Top of Supplied data

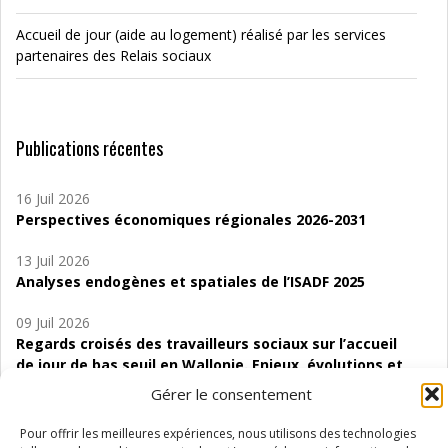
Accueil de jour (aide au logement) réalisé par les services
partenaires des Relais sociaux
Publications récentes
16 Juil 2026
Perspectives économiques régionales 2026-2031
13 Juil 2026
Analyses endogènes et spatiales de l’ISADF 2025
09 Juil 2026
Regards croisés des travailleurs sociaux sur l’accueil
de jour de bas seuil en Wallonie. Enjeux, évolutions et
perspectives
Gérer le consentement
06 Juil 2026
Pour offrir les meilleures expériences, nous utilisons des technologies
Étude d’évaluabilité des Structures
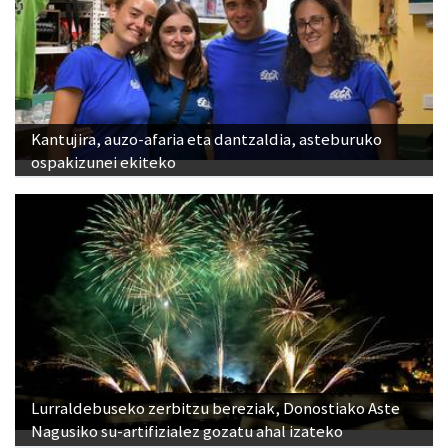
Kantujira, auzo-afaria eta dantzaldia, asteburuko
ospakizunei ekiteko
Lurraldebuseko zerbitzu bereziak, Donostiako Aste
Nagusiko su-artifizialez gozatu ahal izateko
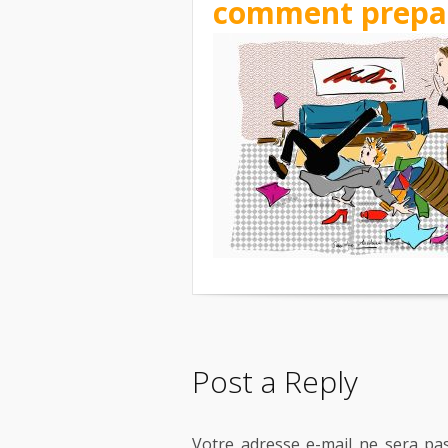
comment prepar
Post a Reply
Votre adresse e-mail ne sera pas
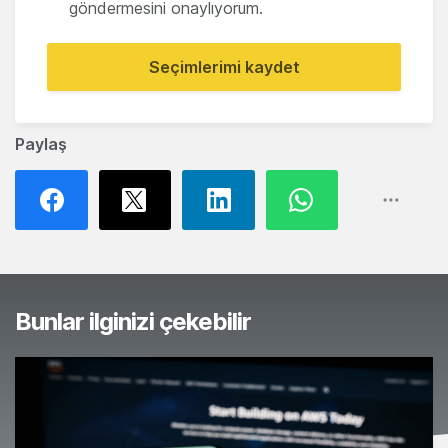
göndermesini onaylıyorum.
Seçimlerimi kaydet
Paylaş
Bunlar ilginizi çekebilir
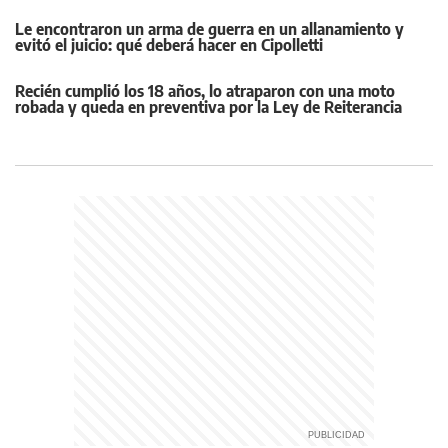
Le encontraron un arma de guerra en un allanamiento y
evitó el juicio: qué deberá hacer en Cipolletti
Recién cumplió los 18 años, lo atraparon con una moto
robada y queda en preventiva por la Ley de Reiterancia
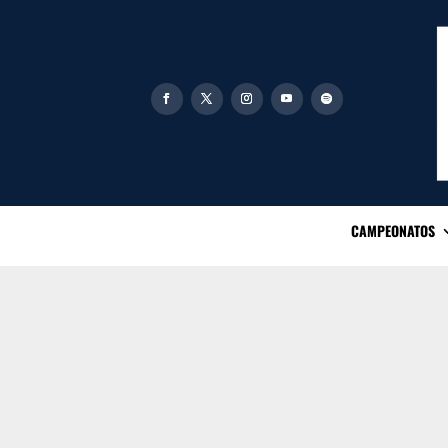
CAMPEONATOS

Bottom of Supplied data

_Problem statement_: Nothing but the exact text of the records should appear in your answer, with no pictures. Please write it out.

_Solution for this task_:
Accueil de jour (aide au logement) réalisé par les services
partenaires des Relais sociaux
Publications récentes
16 Juil 2026
Perspectives économiques régionales 2026-2031
13 Juil 2026
Analyses endogènes et spatiales de l’ISADF 2025
09 Juil 2026
Regards croisés des travailleurs sociaux sur l’accueil
de jour de bas seuil en Wallonie. Enjeux, évolutions et
perspectives
Gérer le consentement
06 Juil 2026
Pour offrir les meilleures expériences, nous utilisons des technologies
Étude d’évaluabilité des Structures
Kantujira, auzo-afaria eta dantzaldia, asteburuko
ospakizunei ekiteko
Lurraldebuseko zerbitzu bereziak, Donostiako Aste
Nagusiko su-artifizialez gozatu ahal izateko
comment prepar
Post a Reply
Votre adresse e-mail ne sera pas
göndermesini onaylıyorum.
Seçimlerimi kaydet
Paylaş
Bunlar ilginizi çekebilir
Le encontraron un arma de guerra en un allanamiento y
evitó el juicio: qué deberá hacer en Cipolletti
Recién cumplió los 18 años, lo atraparon con una moto
robada y queda en preventiva por la Ley de Reiterancia
CAMPEONATOS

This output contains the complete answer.